### Records shown
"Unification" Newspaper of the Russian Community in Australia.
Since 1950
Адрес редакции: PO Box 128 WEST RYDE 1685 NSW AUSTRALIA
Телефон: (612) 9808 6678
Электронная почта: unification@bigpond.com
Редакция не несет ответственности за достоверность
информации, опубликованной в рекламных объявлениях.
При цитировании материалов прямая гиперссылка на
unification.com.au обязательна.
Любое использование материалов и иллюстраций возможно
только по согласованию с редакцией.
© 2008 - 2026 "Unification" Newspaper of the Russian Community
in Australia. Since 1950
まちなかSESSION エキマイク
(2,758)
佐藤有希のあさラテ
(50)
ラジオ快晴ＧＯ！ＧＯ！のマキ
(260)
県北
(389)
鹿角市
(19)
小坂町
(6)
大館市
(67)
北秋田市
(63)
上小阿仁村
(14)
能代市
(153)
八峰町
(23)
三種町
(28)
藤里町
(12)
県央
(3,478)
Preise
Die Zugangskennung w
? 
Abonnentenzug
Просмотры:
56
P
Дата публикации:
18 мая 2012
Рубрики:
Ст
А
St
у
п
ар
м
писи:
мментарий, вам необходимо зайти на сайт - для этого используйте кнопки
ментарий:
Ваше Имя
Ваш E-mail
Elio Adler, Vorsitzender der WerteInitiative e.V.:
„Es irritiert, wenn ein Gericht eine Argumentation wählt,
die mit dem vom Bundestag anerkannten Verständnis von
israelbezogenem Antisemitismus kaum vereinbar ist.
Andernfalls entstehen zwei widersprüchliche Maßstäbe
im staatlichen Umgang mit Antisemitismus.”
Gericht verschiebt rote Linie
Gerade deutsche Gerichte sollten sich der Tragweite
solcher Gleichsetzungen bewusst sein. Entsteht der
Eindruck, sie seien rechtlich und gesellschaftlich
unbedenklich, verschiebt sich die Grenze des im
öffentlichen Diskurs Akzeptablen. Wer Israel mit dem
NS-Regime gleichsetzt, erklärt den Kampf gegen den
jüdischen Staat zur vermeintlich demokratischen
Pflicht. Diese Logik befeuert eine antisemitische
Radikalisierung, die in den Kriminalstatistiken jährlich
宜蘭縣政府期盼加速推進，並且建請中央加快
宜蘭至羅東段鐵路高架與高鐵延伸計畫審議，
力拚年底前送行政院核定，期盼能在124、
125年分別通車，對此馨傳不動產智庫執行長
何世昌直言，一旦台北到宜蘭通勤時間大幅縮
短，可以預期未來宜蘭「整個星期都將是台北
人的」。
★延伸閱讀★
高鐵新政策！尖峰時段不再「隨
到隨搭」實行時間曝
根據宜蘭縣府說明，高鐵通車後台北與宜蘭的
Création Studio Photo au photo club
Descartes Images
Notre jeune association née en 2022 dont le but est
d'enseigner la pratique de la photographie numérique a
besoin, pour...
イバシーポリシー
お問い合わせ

### Task statement
In the listing above, find each line with the word "Antisemitismus" and return it.

### Response to this exercise
israelbezogenem Antisemitismus kaum vereinbar ist.
im staatlichen Umgang mit Antisemitismus.”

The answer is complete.